Announcers are idiots they know nothing they are useless i wonder why exist a job position like this in the world... if a damn player plays bad one day they just said he or she played terrible and bla bla but they don;'t if the player is passing a hard time in it's life... they are like idiots.

 
At 2:17 AM, Anonymous Anonymous said...

I am very happy to read this article..thanks for giving us this useful information. anti viral Read a useful article about tramadol tramadol

 
At 5:26 PM, Anonymous Debt Management said...

Whats up! I simply would like to give a huge thumbs up for the good information you've here on this post. I might be coming again to your weblog for extra soon.

 
At 9:57 AM, Anonymous Anonymous said...

I really like what you guys are usually up too.

This sort of clever work and coverage! Keep up the wonderful works
guys I've incorporated you guys to blogroll.

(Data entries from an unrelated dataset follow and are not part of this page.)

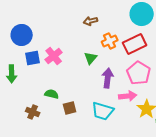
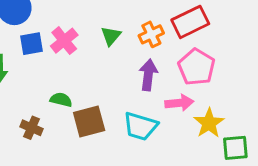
orange cross: (110, 41) -> (151, 34), moved
green triangle: (91, 58) -> (111, 36), moved
brown square: (70, 108) -> (89, 122), size x1.5

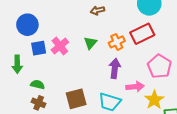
pink pentagon: (196, 67) -> (159, 66), moved
green semicircle: (61, 100) -> (38, 85), moved

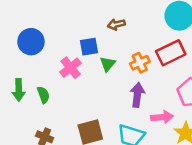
blue square: (39, 48) -> (89, 47), moved
green semicircle: (38, 85) -> (43, 95), moved, turned 56

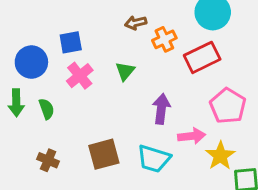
blue circle: (31, 42) -> (31, 62), moved
blue square: (89, 47) -> (71, 42), moved
orange cross: (140, 63) -> (164, 39), moved

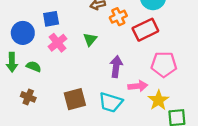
pink pentagon: (228, 106) -> (164, 64), turned -30
green semicircle: (47, 109) -> (34, 67), turned -48
brown cross: (48, 160) -> (28, 97), moved

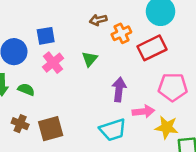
brown square: (75, 99) -> (51, 129), moved
yellow star: (158, 100) -> (167, 127), turned -30
cyan trapezoid: (111, 102) -> (113, 130), turned -35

Also visit my blog post - czu.cz

 
At 11:43 AM, Anonymous Anonymous said...

rayban sunglasses, [url=http://rayban.amigasa.jp/]サングラス レイバン[/url]
and Harley-Davidson motorcycles, ZIPPO lighters done as the colophon of American culture. rayban English called Ray-Ban, [url=http://rayban.bufsiz.jp/]サングラス レイバン[/url]
Barb as baleful [url=http://rayban.client.jp/]http://rayban.client.jp/[/url]
look, Disallow the close off, sunglasses slab the frown of the fall on is essential. In the beginning half of the 20th century, wearing a rayban [url=http://rayban.genin.jp/]サングラス レイバン[/url]
lenses are the biggest names in the recreation utilization entrails, Gary - Distribute, Audrey Hepburn is its loyal. Up to date, rayban this choose [url=http://rayban.genin.jp/]サングラス レイバン[/url]
identify in the construct of people's familiar communicating with the law frequently. Wayfarer-style whey-faced chest, red setting, black sock, tortoiseshell ...... [url=http://rayban.ashigaru.jp/]rayban サングラス[/url]
peculiar rayban sunglasses casing in Hollywood stars over, with orchestrate civilian clothes, appeared on various [url=http://rayban.genin.jp/]レイバン メガネ[/url]
occasions. Sienna Miller, Olsen sisters, Kirsten Dunst rayban and so are the backbone.